The Wired senior writer reported that given that ransomware is so rare on Macs to begin with, this one two punch is especially noteworthy.
A malware researcher at K7 Lab, Dinesh Devadoss, published findings last month about this new ransomware on the Mac. “ThiefQuest” has a whole other set of spyware capabilities: it can exfiltrate files from an infected computer, search the system for sensitive data, and run a keystroke logger to grab passwords, credit card numbers, or financial information (e.g., bank accounts and routing numbers) as the user types it in. In addition, it also acts as a backdoor on computers affected by the sinister software and remains behind even after a reboot which could be used as a gateway for additional attacks.
Speaking to Wired, Patrick Wardle, a principal security researcher at Jamf, said that his gut feeling about “ThiefQuest” is that, basically, someone was designing a piece of malware for the Mac that would give them the ability to completely control — remotely — an infected computer and then added ransomware capabilities to make extra money.
“ThiefQuest” shows a ransom note that demands payment in Bitcoin and indicates where to send in the digital currency. Due to the anonymity on both ends, however, attackers who intend to decrypt a victim’s infected computer upon being paid would have no way to tell who already had sent in funds and who hadn’t. By the same token, there is no email address listed which victims can use to correspond with the hackers to inquire about receiving a decryption key and indicate that their Mac is affected by the malware in question.
According to Newman, although “ThiefQuest” is packed with menacing features, it’s unlikely to infect your Mac anytime soon: unless you download unvetted software (e.g., pirated copies procured from the web).
The director of Mac and mobile platforms at Malwarebytes, Thomas Reed, told Wired that he found “ThiefQuest” being distributed on torrent sites bundled with name brand software such as the security application Little Snitch, a title for disc jockeys called Mixed In Key, and the music production platform Ableton.

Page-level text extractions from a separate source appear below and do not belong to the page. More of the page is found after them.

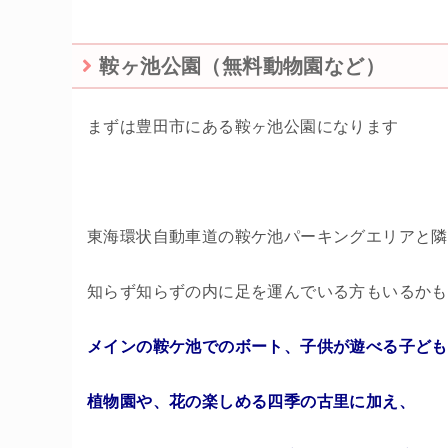
鞍ヶ池公園（無料動物園など）
まずは豊田市にある鞍ヶ池公園になります
東海環状自動車道の鞍ケ池パーキングエリアと隣
知らず知らずの内に足を運んでいる方もいるかも
メインの鞍ケ池でのボート、子供が遊べる子ども
植物園や、花の楽しめる四季の古里に加え、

The Wire senior writer reported that for a computer to become infected, a user would need to torrent a compromised installer and then dismiss a series of warnings from the MacOS operating system in order to run it. Getting software from trustworthy sources like developers whose code is digitally signed by Apple to prove its legitimacy — such as ones directly downloaded from the Mac App Store itself — is a way she suggested to prevent being attacked by the malware.
Devadoss noted that the malware itself is designed to look like a Google software Update.
Newman reported that although “ThiefQuest” has an extensive suite of capabilities in fusing ransomware with spyware, it is unclear for what ends. The researchers emphasized that hackers looking to conduct reconnaissance with spyware usually want to be as discrete and inconspicuous as possible. Adding ransomware into the mix announces the presence of malware and likely would change a user’s behavior on the infected computer (e.g., refraining from activities such as online shopping where one would enter their credit card information) which would defeat the entire purpose of the attack.
Reed said that if the hackers’ main goal was the extraction of data, they would want to stay in the background and do that as silently as possible to give them the best chance of going undetected.
According to Newman, “ThiefQuest” does include some features to help it stay hidden and remain obscure and the malware won’t run on a Mac if certain security tools like Norton Antivirus are detected.
Wardle theorized that the malware may have been intended to run its spyware module quietly prior to collecting valuable data, only launching the noisy ransomware component as a last ditch effort to gather some funds from a victim before finally moving on.
The researchers said that “ThiefQuest” likely was created by criminal hackers — versus nation state spies looking to conduct espionage — since it is being distributed through torrents and seems to focus on stealing money.
Newman reported that “ThiefQuest” doesn’t seem to have a significant number of downloads, and, so far, no one has paid a ransom to the Bitcoin address provided by the hackers. The Wired senior writer also indicated that the malware is buggy and still has some kinks, and, for now, it’s unclear what the developer’s true intent is.
It is unclear from the Wire magazine article as to which versions of the MacOS operating system are affected by the “ThiefQuest” malware and whether or not the security risk has been addressed with a software update. Apple, per Newman, declined to provide a comment for her story.